Besides James' report, the administration received another blow on the issue when a state Supreme Court judge ruled it had violated the Freedom of Information Law by delaying for months the release of the nursing home data. The judge gave the administration five business days to supply the information — but the ruling is subject to appeal.
On the Health Department controversy, Cuomo didn’t dispute that top officials had left, including the state epidemiologist. He said it’s a high-stress atmosphere that’s not for everyone. "If Times reporters think I push hospitals too hard and local governments too hard, I say I’m a fighter for the people of New York and I believe I’m saving lives," the governor told the newspaper.
Republicans have been trying to heap pressure not only on the governor but their Democratic colleagues. On Monday, they tried and failed to pass a hostile amendment to force Democrats to issue subpoenas for a nursing home investigation. They accused the Democrats of stonewalling and protecting the governor.

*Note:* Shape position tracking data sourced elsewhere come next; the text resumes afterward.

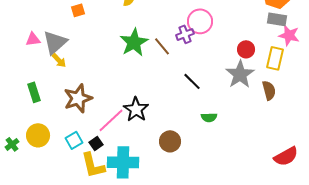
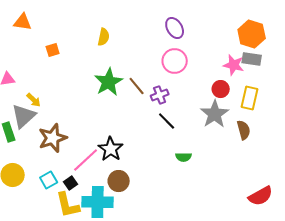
purple cross: (185, 34) -> (160, 95), moved
pink star: (289, 35) -> (234, 65), moved
gray triangle: (55, 42) -> (24, 116), moved
brown circle: (170, 141) -> (119, 181), moved

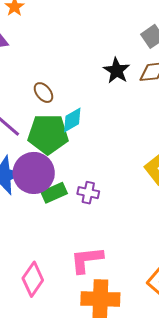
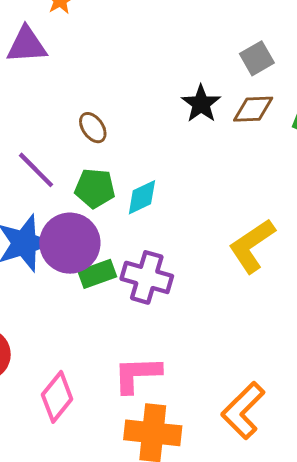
cyan diamond: (72, 120) -> (142, 197), moved
green pentagon: (48, 134) -> (95, 188), size x0.7
purple cross: (88, 193) -> (147, 277), size x1.6

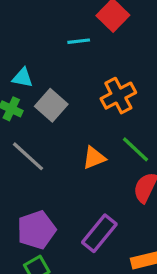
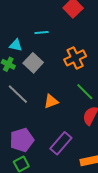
cyan line: (79, 41) -> (42, 33), moved
orange triangle: (94, 158) -> (51, 101), moved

"This partisan decision in the wake of the AG’s report is a dereliction of duty on their part," Sen. Anthony Palumbo (R-New Suffolk) said.
Gianaris shot back, saying Republicans never issued one subpoena to the Cuomo administration from 2011-18, when they were in the Senate majority during Cuomo’s first two terms. Dems have hinted they could turn to subpoenas — and schedule extra public hearings — if the administration doesn’t provide all the information they are seeking.
The governor is now in his third term and 11th year in office. Asked if Cuomo fatigue was a part of why Democrats are speaking out now, Gianaris said: "I don’t know that it’s about fatigue or personalities or anything like that. But if the executive is going to make it difficult for us to do our jobs, that’s going to be a problem."